For Landry, Gulf seafood isn’t simply delicious; it’s something worth conserving and fighting for. After spending five successful years as executive chef at Galatoire’s, one of New Orleans’s most storied French restaurants, Landry joined the Louisiana Seafood Board as an ambassador chef. This just after the 2011 BP oil spill that rocked the Gulf. “The fishing industry in Louisiana is a family business—oystermen, shrimpers, and fishermen pass it from generation to generation,” Landry said. “There aren’t a whole lot of people lined up to become fishermen or oystermen. If we start losing them because they’re facing too many challenges as a result of the oil spill, we are in danger of losing much more than the availability of fresh seafood.”

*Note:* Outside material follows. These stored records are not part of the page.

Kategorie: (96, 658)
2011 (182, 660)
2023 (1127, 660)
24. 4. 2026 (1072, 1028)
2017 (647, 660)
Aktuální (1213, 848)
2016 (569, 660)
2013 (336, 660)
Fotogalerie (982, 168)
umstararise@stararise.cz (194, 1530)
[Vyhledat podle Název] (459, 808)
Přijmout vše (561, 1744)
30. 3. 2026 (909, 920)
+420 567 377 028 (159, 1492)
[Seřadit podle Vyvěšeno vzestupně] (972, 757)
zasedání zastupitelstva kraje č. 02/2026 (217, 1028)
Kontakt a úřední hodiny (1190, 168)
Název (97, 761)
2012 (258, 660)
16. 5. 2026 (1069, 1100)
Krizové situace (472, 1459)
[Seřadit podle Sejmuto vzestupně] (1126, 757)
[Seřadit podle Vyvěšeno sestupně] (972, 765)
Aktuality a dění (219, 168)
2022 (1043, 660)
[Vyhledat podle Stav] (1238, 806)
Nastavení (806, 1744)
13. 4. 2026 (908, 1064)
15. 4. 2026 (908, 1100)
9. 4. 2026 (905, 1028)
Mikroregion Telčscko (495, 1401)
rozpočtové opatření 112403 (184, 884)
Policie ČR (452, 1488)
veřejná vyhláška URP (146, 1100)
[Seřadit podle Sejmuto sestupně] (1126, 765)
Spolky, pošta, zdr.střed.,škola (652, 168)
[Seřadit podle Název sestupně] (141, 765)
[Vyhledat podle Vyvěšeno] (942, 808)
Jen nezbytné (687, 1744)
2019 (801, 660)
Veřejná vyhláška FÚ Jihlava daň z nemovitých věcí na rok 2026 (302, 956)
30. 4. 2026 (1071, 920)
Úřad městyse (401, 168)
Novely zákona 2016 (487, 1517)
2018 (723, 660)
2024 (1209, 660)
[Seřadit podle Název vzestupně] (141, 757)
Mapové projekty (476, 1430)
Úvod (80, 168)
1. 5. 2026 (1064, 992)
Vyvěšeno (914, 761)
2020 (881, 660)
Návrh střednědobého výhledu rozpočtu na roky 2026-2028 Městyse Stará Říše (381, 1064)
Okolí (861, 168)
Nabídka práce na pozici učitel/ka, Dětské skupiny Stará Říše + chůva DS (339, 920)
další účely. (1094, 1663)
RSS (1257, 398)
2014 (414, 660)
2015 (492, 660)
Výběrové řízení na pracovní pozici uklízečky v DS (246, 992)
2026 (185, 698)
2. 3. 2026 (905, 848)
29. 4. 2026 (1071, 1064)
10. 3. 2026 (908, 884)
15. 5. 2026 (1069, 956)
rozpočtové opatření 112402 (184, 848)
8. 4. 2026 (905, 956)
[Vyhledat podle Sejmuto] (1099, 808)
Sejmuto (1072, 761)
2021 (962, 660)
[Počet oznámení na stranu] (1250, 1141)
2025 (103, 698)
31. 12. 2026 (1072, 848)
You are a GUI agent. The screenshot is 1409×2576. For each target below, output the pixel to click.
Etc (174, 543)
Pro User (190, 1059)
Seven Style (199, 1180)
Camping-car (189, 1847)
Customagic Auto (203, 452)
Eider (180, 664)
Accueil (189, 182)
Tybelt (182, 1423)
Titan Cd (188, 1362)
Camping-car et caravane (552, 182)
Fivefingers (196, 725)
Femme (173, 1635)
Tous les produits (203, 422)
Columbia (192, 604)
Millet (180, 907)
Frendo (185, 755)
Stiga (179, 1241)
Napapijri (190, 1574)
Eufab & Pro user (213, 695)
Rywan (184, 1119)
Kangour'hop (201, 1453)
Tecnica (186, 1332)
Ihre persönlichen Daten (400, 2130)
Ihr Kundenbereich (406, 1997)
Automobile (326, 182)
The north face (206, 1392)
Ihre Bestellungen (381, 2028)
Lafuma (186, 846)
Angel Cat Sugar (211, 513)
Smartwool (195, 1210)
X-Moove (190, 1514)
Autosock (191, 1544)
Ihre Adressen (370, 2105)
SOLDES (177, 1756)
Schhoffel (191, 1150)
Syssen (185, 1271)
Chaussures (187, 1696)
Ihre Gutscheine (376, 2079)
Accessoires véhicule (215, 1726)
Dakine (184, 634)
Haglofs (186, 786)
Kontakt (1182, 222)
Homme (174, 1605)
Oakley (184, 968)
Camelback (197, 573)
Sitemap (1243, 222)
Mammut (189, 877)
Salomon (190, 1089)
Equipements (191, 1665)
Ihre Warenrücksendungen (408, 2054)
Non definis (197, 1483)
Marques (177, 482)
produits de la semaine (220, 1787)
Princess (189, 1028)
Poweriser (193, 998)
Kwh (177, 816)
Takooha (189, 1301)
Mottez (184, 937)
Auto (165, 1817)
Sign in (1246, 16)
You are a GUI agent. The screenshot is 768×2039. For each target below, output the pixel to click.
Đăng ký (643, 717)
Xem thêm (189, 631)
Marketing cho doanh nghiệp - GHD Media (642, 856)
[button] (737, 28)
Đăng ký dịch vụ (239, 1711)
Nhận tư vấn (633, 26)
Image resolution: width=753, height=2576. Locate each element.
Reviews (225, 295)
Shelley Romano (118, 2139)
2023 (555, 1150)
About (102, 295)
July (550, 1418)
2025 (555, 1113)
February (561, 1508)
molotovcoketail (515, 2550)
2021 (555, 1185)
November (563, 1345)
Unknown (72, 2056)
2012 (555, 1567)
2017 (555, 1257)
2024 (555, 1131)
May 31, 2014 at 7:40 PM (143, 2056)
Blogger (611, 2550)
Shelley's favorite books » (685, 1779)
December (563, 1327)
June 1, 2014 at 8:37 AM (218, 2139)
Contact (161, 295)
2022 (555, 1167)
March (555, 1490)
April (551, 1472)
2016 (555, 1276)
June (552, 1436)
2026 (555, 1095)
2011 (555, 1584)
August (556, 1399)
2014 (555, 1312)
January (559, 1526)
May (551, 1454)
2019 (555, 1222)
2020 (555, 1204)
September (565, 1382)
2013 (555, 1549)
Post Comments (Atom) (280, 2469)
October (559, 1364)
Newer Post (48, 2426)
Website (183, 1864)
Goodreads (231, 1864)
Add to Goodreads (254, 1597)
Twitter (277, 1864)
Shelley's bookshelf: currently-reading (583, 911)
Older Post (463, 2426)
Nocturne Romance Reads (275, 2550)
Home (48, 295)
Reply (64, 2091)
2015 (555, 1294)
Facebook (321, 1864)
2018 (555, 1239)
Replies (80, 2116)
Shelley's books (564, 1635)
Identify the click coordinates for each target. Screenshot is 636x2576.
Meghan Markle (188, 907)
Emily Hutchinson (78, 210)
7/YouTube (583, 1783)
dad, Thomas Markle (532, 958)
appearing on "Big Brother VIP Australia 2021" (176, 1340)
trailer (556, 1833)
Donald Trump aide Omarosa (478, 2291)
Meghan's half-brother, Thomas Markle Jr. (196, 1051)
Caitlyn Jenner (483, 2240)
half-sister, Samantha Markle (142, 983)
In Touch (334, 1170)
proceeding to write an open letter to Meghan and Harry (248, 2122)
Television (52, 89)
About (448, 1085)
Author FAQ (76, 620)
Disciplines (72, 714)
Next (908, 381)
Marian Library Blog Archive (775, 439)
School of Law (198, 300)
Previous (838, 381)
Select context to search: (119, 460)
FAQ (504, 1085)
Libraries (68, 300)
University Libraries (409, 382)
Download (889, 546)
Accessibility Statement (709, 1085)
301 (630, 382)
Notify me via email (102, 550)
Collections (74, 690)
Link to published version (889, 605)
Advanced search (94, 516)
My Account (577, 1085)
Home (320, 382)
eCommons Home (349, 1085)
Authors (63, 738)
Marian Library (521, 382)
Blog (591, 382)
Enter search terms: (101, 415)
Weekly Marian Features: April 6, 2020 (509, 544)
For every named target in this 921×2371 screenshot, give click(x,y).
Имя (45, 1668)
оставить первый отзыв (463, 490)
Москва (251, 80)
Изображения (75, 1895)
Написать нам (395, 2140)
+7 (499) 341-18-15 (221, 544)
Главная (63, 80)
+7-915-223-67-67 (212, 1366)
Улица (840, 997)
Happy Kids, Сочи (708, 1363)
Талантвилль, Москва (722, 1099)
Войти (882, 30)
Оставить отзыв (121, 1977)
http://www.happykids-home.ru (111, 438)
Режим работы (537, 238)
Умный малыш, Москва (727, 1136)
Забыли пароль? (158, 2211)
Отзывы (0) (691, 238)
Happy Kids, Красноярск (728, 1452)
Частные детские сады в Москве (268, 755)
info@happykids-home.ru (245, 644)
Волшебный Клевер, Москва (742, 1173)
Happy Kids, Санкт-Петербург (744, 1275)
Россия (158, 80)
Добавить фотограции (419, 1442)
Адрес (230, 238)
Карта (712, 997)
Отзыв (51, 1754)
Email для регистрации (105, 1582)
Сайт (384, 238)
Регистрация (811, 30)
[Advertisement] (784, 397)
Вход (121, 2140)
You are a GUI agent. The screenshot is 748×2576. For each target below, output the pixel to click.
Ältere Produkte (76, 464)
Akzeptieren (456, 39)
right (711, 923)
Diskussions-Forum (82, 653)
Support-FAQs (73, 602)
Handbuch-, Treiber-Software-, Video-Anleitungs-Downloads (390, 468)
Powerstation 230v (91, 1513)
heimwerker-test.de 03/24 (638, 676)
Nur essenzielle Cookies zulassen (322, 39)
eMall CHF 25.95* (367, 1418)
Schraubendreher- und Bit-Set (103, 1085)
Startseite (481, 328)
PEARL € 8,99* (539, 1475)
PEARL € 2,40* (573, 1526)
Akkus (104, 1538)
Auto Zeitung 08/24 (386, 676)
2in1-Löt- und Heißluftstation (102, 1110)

What Landry does to seafood at Borgne keeps even the influences local. He salutes Spanish flavors, especially those of the Isleño community of Louisiana, whose roots are in the Canary Islands. Take Landry’s Grilled Gulf Fish, with wild mushrooms, fingerling potatoes, soubise, and pimento butter, or Oyster Spaghetti with a bit of botarga. And yes, there is gumbo that Landry has made with andouille and duck.
When Landry isn’t advocating for the fishing community and cooking up seafood, he’s busy as a board member of Café Reconcile New Orleans, a nonprofit restaurant in the Central City neighborhood that helps train students in food-industry skills, or mentoring a culinary student through the Chefs Move! scholarship program.